In contemporanea con i tre volumi sulla “Storia del Cristianesimo” di Ernesto Bonaiuti, in questi giorni ho letto pure “I quattro maestri” di Vito Mancuso (Mondadori), libro di oltre 500 pagine di cui una persona amica mi aveva fatto dono. I quattro maestri sono: Socrate, Buddha, Confucio e Gesù. Una delle affermazioni più convinte di Mancuso su Gesù, in consonanza con altri teologi che cita, è questa: Gesù “era un ebreo, non un cristiano” (pag 354), e “il Gesù dei Vangeli non è il Gesù storico” (pag. 336). Potrei scandalizzarmi, ma no! Vado fino in fondo alla lettura, vado fino in fondo al tentativo di ascoltare e conoscere. Avverto le tante distorsioni mentali a cui sono ricorso per evitare la prova di andare fino in fondo. Mi sono aggrappato a una fede che non è germogliata dall’andare fino in fondo, ma dall’accontentarmi delle mie opinioni a metà strada. Ma una strada dove ci si ferma a metà è una strada?
Andare fino in fondo alla conoscenza e trovarsi con nulla in mano è la dimensione dell’esperienza umana in cui l’uomo assapora il divino dentro di sé. S’accorge che, a mani vuote, l’uomo può generare la fede. Questa, la fede, è la mia fede, è un atto della mia libera volontà; ma non delle mie opinioni, ma mia dalle mie mani vuote. Quel fondo è ancora mio, è l’intimior di cui ha testimoniato Agostino. La fede non può che essere generazione personale. Non è deduzione, né calcolo; è sorpresa di Dio in se stessi. E’ figliolanza divina.

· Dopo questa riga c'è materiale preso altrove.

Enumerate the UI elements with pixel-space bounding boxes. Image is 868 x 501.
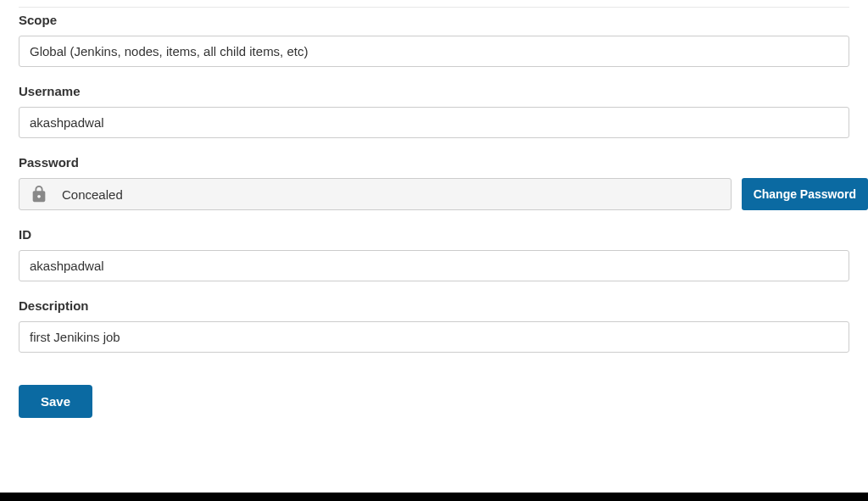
password-group: Password Concealed Change Password [19,155,849,210]
scope-label: Scope [19,13,849,27]
password-row: Concealed Change Password [19,178,849,210]
id-group: ID [19,227,849,281]
description-group: Description [19,298,849,353]
username-label: Username [19,84,849,98]
save-button[interactable]: Save [19,385,92,418]
scope-group: Scope Global (Jenkins, nodes, items, all… [19,13,849,67]
id-input[interactable] [19,250,849,281]
credentials-form: Scope Global (Jenkins, nodes, items, all… [0,0,868,435]
description-input[interactable] [19,321,849,353]
username-input[interactable] [19,107,849,138]
password-field: Concealed [19,178,732,210]
lock-icon [30,185,48,203]
id-label: ID [19,227,849,242]
change-password-button[interactable]: Change Password [742,178,868,210]
password-label: Password [19,155,849,170]
scope-select[interactable]: Global (Jenkins, nodes, items, all child… [19,36,849,67]
password-status: Concealed [62,187,123,202]
username-group: Username [19,84,849,138]
description-label: Description [19,298,849,313]
top-divider [19,7,849,8]
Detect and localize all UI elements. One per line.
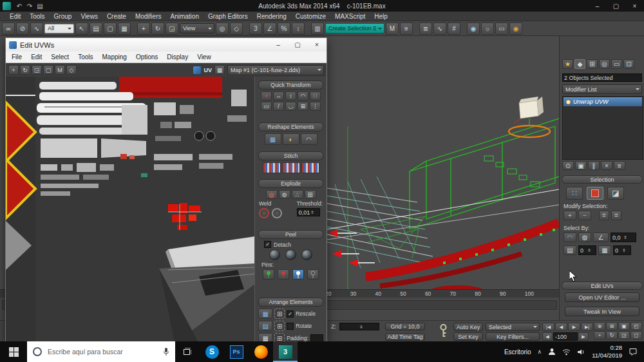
qt-grid-icon[interactable]: ⊞ (298, 102, 308, 111)
select-by-element-icon[interactable]: ◍ (578, 233, 591, 242)
render-setup-icon[interactable]: ☼ (481, 23, 494, 35)
uvw-menu-edit[interactable]: Edit (26, 53, 46, 61)
straighten-icon[interactable]: ◠ (301, 133, 317, 145)
zoom-extents-icon[interactable]: ▣ (618, 322, 630, 330)
peel-mode-icon[interactable] (285, 249, 296, 260)
unlink-selection-icon[interactable]: ⊘ (16, 23, 29, 35)
menu-graph-editors[interactable]: Graph Editors (204, 13, 252, 20)
select-by-smoothing-icon[interactable]: ▤ (564, 245, 576, 255)
rendered-frame-window-icon[interactable]: ▭ (495, 23, 508, 35)
volume-icon[interactable] (577, 348, 585, 356)
select-by-name-icon[interactable]: ▤ (90, 23, 102, 35)
microphone-icon[interactable] (163, 347, 169, 356)
uv-snap-icon[interactable]: ◇ (66, 65, 77, 75)
menu-create[interactable]: Create (102, 13, 131, 20)
percent-snap-icon[interactable]: % (278, 23, 290, 35)
rotate-checkbox[interactable] (287, 323, 294, 330)
window-crossing-icon[interactable]: ▦ (118, 23, 131, 35)
taskbar-app-3dsmax[interactable]: 3 (273, 341, 298, 362)
tweak-in-view-button[interactable]: Tweak In View (565, 307, 639, 316)
uvw-titlebar[interactable]: Edit UVWs – ▢ × (6, 38, 327, 52)
render-icon[interactable]: ◉ (509, 23, 522, 35)
menu-maxscript[interactable]: MAXScript (330, 13, 370, 20)
minimize-button[interactable]: – (588, 0, 607, 12)
reference-coordinate-dropdown[interactable]: View (180, 23, 214, 33)
vertex-mode-icon[interactable]: ∷ (566, 187, 583, 200)
auto-key-button[interactable]: Auto Key (453, 323, 483, 331)
quick-transform-header[interactable]: Quick Transform (258, 81, 323, 90)
menu-edit[interactable]: Edit (5, 13, 25, 20)
reshape-elements-header[interactable]: Reshape Elements (258, 122, 323, 131)
qt-space-icon[interactable]: ∷ (310, 91, 321, 100)
play-button[interactable]: ▶ (568, 323, 580, 331)
snaps-toggle-icon[interactable]: 3 (249, 23, 262, 35)
key-forward-button[interactable]: ▶ (578, 332, 589, 341)
menu-modifiers[interactable]: Modifiers (131, 13, 166, 20)
rearrange-icon[interactable]: ⊞ (274, 321, 285, 331)
set-key-button[interactable]: Set Key (453, 332, 483, 341)
uvw-menu-select[interactable]: Select (46, 53, 73, 61)
show-map-icon[interactable] (193, 66, 201, 74)
motion-tab-icon[interactable]: ◎ (599, 59, 610, 69)
pin-options-icon[interactable] (307, 269, 319, 280)
menu-rendering[interactable]: Rendering (252, 13, 291, 20)
rescale-checkbox[interactable]: ✓ (287, 310, 294, 318)
qt-row-icon[interactable]: ▭ (261, 102, 272, 111)
menu-group[interactable]: Group (50, 13, 77, 20)
utilities-tab-icon[interactable]: ⊡ (623, 59, 634, 69)
uv-grid-icon[interactable]: ▦ (214, 65, 225, 75)
uvw-maximize-button[interactable]: ▢ (288, 38, 307, 52)
unpin-tool-icon[interactable] (278, 269, 289, 280)
uvw-close-button[interactable]: × (307, 38, 327, 52)
explode-edge-icon[interactable]: ⊚ (279, 190, 290, 199)
pack-together-icon[interactable]: ▤ (258, 321, 272, 331)
key-back-button[interactable]: ◀ (542, 332, 553, 341)
create-tab-icon[interactable]: ★ (562, 59, 573, 69)
uv-mirror-icon[interactable]: M (55, 65, 65, 75)
select-and-manipulate-icon[interactable]: ◇ (230, 23, 243, 35)
configure-modifier-sets-icon[interactable]: ≡ (614, 161, 625, 170)
edit-named-selections-icon[interactable]: ▥ (311, 23, 324, 35)
taskbar-app-photoshop[interactable]: Ps (224, 341, 249, 362)
go-to-end-button[interactable]: ▶| (581, 323, 593, 331)
planar-angle-field[interactable]: 0,0 (611, 233, 636, 242)
map-dropdown[interactable]: Map #1 (C-101-fuse-2.dds) (227, 65, 324, 75)
material-editor-icon[interactable]: ◉ (467, 23, 480, 35)
menu-animation[interactable]: Animation (166, 13, 203, 20)
select-by-planar-icon[interactable]: ◠ (564, 233, 576, 242)
peel-quick-icon[interactable] (269, 249, 280, 260)
select-ring-icon[interactable]: = (599, 211, 609, 220)
curve-editor-icon[interactable]: ∿ (433, 23, 446, 35)
previous-frame-button[interactable]: ◀ (555, 323, 567, 331)
zoom-extents-all-icon[interactable]: ◰ (630, 322, 642, 330)
search-input[interactable] (46, 347, 158, 356)
z-field[interactable] (339, 323, 379, 330)
threshold-field[interactable]: 0,01 (297, 208, 320, 216)
stitch-source-icon[interactable] (282, 162, 300, 173)
uvw-menu-view[interactable]: View (193, 53, 216, 61)
tray-chevron-up-icon[interactable]: ∧ (538, 348, 542, 355)
align-icon[interactable]: ≡ (400, 23, 413, 35)
save-icon[interactable]: ▤ (35, 3, 45, 10)
explode-face-icon[interactable]: ◍ (266, 190, 278, 199)
hierarchy-tab-icon[interactable]: ⊞ (587, 59, 598, 69)
pin-stack-icon[interactable]: ⊙ (562, 161, 574, 170)
select-and-move-icon[interactable]: + (137, 23, 150, 35)
qt-more-icon[interactable]: ⋮ (310, 102, 321, 111)
pack-normalize-icon[interactable]: ▦ (258, 309, 272, 319)
modifier-list-dropdown[interactable]: Modifier List (562, 84, 642, 94)
layer-manager-icon[interactable]: ≣ (419, 23, 432, 35)
named-selection-dropdown[interactable]: Create Selection Se (325, 23, 384, 33)
detach-checkbox[interactable]: ✓ (264, 241, 271, 248)
stitch-average-icon[interactable] (301, 162, 319, 173)
max-app-icon[interactable] (3, 2, 11, 10)
taskbar-app-skype[interactable]: S (200, 341, 224, 362)
uvw-menu-file[interactable]: File (7, 53, 26, 61)
selection-rollout-header[interactable]: Selection (562, 175, 643, 184)
qt-align-v-icon[interactable]: ↕ (285, 91, 296, 100)
mirror-icon[interactable]: M (386, 23, 399, 35)
zoom-region-icon[interactable]: ◲ (618, 331, 630, 339)
select-object-icon[interactable]: ↖ (75, 23, 88, 35)
key-filters-button[interactable]: Key Filters... (486, 332, 540, 341)
modify-tab-icon[interactable]: ◆ (574, 59, 585, 69)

Sperimentato questo, ecco ancora l’andare fino in fondo. Ecco ancora lo “a mani vuote”, dove la fede personale, a mani vuote di personalismi, matura in fede comunitaria. In perdono. Il perdono è lo “a mani vuote” dell’amore.
Nella fede comunitaria ogni fratello e ogni sorella è, l’un l’altro, un nuovo andare fino in fondo e, a mani vuote, perdonando ed essendo perdonato, è il Regno di Dio. Eppure siamo ancora qui, a mani vuote. A mani vuote finché anche il fratello peccatore più lontano giunto al fondo del suo peccare, a mani vuote, si apra al soffio dello Spirito. p. Luciano
P.S. al link sottostante ho trovato la poesia meneghina a San Biagio
I milanes hin andà a spass Al Covid han tirà i sass!
L’è mei peró fidas nó el virus l’è in gir ancamó.
Duman l’è la Candelora ma dal virus sem minga fora.
E dopu ariva San Bias che cura la gula e il nas.
Disemegh a lù un’urasiun ch’el guarisa da sta maledisiun!
Milanes brava gent Gh’è ammó de stàa atent!
Madunina tuta d’ora e splendenta insema san Bias
cascia via sta pestilenza
e num cun tanta reverenza turnerem a ves gent cuntenta.